The verification and attribution layer for ML kernels across heterogeneous silicon. Catches silicon errors before they corrupt frontier training runs.
Silent data corruption interrupted Meta's Llama 3 training six times in 54 days on a 16K-H100 fleet. Google has acknowledged similar events on Gemini training roughly weekly. As frontier compute diversifies across GPUs, ASICs, photonic inference, and beyond, attributing numerical failures across silicon — not just detecting them — becomes the binding bottleneck between a stable training run and a nine-figure restart.
Ashiba Compute builds the verification and attribution layer. The methodology is presented in Kernel Contracts (April 2026), with an open-source reference verifier benchmarked at sub-1% overhead on NVIDIA H100 and AMD MI300X. Engagements are designed for 48-hour turnaround on production numerical incidents.

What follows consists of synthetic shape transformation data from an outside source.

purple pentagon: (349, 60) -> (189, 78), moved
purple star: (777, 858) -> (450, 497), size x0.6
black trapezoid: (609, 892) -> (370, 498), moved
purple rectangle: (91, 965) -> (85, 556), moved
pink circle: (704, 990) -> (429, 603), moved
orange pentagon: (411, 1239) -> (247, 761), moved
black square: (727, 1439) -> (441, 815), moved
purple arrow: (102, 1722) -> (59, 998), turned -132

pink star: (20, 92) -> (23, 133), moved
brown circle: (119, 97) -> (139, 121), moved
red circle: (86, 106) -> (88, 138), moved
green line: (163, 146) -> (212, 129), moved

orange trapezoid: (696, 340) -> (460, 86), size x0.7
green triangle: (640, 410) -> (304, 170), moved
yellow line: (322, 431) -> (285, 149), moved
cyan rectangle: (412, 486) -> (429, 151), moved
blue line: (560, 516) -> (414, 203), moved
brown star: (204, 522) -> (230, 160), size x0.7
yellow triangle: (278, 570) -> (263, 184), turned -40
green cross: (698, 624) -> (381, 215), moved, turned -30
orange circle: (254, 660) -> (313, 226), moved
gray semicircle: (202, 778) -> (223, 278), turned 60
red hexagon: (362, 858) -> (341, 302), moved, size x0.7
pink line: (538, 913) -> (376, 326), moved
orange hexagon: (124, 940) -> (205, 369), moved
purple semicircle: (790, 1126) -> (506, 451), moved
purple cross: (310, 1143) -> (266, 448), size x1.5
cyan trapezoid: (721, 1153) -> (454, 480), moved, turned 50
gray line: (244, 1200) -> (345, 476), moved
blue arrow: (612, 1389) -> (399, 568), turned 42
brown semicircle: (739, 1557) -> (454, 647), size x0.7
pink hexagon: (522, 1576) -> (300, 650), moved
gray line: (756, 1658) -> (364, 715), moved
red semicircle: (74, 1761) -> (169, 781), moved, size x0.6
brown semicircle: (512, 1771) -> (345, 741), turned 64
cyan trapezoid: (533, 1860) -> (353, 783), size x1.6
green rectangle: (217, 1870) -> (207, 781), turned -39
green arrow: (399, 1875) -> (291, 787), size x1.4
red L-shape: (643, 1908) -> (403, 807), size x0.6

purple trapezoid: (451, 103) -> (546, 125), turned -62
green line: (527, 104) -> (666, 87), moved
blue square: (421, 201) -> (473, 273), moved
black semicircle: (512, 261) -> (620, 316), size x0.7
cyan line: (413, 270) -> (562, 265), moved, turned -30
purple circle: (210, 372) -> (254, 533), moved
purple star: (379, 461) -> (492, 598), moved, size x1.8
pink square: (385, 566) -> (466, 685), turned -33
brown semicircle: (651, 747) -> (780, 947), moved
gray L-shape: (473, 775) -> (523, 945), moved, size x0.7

Every kernel ships with an implicit contract about what it computes — numerical tolerance, determinism, shape limits, composition semantics. Until Kernel Contracts, those contracts were never written down. When two implementations disagreed, nothing in the software stack arbitrated which was right.
The contract object closes that gap. Eight parts: identifier, scope, precondition, postcondition, tolerance, reference oracle, measurement protocol, violation signature. Twelve contract classes group under three physically-grounded failure primitives: path dependence, domain violation, resource contention. The taxonomy is small enough for a kernel author to internalize in an afternoon and rich enough to express the failure modes documented across forty years of silicon-test engineering.
That is the compressible abstraction Ashiba Compute contributes to the substrate problem: a formal artifact silicon vendors and frontier training operators can share with each other as evidence, rather than re-arguing every numerical disagreement from first principles.
ashiba-verify is the open-source reference implementation. ~500 lines of Python around CUDA / Apple Metal MPS / ROCm backends. Implements Freivalds' 1979 probabilistic matrix-multiply verifier at O(n²) cost with 2⁻ᵏ false-positive probability after k iterations. At k=10 on a 4096×4096 FP16 GEMM on H100, verification is roughly 0.4% of kernel cost.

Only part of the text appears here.